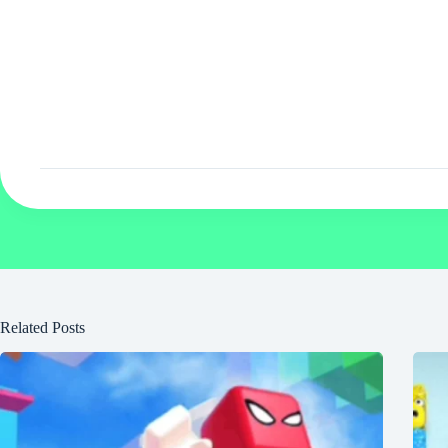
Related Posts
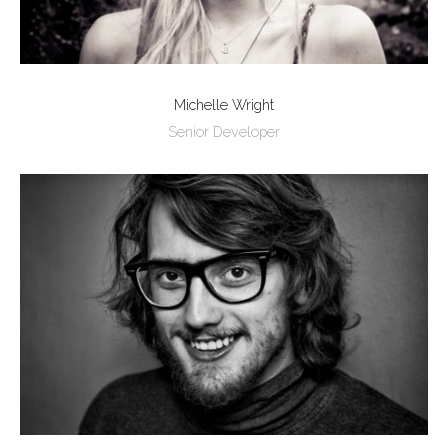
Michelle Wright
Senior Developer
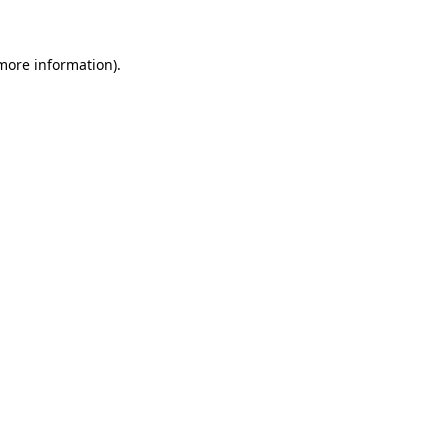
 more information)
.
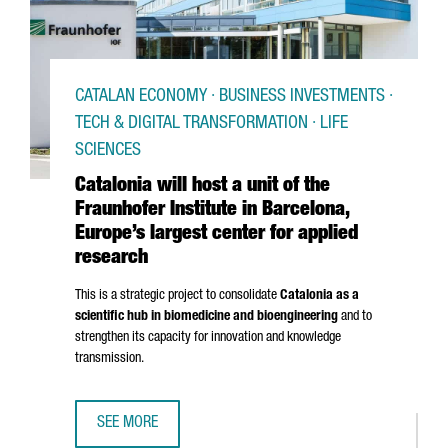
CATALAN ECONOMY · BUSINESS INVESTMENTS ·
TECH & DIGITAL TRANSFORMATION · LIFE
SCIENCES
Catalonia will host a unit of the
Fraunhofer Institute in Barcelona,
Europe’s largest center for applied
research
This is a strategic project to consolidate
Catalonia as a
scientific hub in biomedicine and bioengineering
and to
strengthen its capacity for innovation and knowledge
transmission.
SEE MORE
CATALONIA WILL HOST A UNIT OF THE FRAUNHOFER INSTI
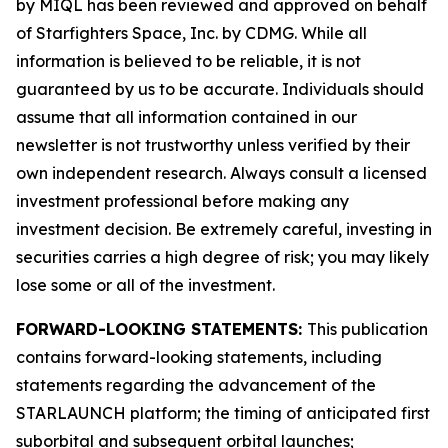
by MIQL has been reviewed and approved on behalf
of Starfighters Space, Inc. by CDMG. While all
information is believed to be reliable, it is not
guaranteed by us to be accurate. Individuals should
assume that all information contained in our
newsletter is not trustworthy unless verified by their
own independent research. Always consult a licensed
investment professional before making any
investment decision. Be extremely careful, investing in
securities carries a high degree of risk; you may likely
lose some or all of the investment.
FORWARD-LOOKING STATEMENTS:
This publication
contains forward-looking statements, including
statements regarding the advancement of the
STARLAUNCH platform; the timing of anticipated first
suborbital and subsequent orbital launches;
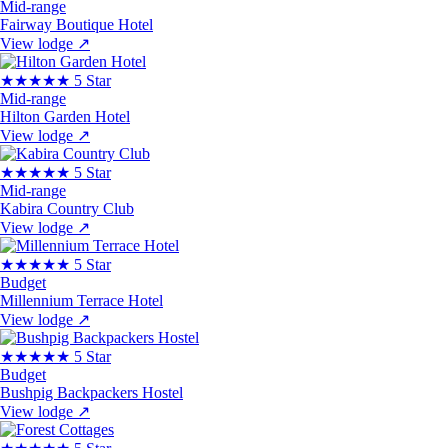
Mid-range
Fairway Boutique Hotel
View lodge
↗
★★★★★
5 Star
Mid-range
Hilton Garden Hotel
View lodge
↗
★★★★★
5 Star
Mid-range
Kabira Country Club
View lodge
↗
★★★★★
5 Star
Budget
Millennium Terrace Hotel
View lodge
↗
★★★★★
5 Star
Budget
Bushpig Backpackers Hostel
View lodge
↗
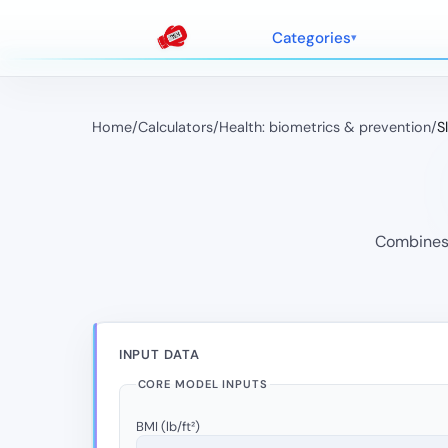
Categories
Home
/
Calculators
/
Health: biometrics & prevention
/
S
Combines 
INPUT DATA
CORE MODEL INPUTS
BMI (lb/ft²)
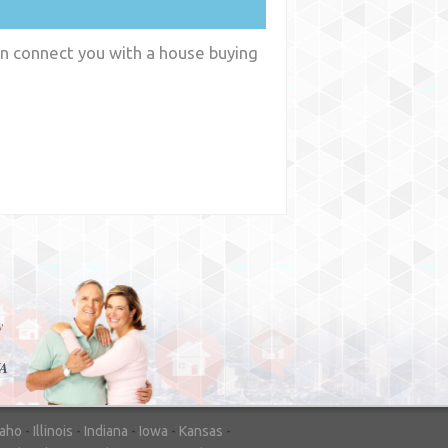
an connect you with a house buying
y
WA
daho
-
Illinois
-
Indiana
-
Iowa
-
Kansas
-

◆ **Assigned task**
Retype the data word for word and keep the pictures out of it.

◆ **Solved exercise**
Related Posts
Michelle Wright
Senior Developer
 more information)
.
CATALAN ECONOMY · BUSINESS INVESTMENTS ·
TECH & DIGITAL TRANSFORMATION · LIFE
SCIENCES
Catalonia will host a unit of the
Fraunhofer Institute in Barcelona,
Europe’s largest center for applied
research
This is a strategic project to consolidate
Catalonia as a
scientific hub in biomedicine and bioengineering
and to
strengthen its capacity for innovation and knowledge
transmission.
SEE MORE
CATALONIA WILL HOST A UNIT OF THE FRAUNHOFER INSTI
by MIQL has been reviewed and approved on behalf
of Starfighters Space, Inc. by CDMG. While all
information is believed to be reliable, it is not
guaranteed by us to be accurate. Individuals should
assume that all information contained in our
newsletter is not trustworthy unless verified by their
own independent research. Always consult a licensed
investment professional before making any
investment decision. Be extremely careful, investing in
securities carries a high degree of risk; you may likely
lose some or all of the investment.
FORWARD-LOOKING STATEMENTS:
This publication
contains forward-looking statements, including
statements regarding the advancement of the
STARLAUNCH platform; the timing of anticipated first
suborbital and subsequent orbital launches;
Mid-range
Fairway Boutique Hotel
View lodge
↗
★★★★★
5 Star
Mid-range
Hilton Garden Hotel
View lodge
↗
★★★★★
5 Star
Mid-range
Kabira Country Club
View lodge
↗
★★★★★
5 Star
Budget
Millennium Terrace Hotel
View lodge
↗
★★★★★
5 Star
Budget
Bushpig Backpackers Hostel
View lodge
↗
Categories
Home
/
Calculators
/
Health: biometrics & prevention
/
S
Combines 
INPUT DATA
CORE MODEL INPUTS
BMI (lb/ft²)
an connect you with a house buying
y
WA
daho
-
Illinois
-
Indiana
-
Iowa
-
Kansas
-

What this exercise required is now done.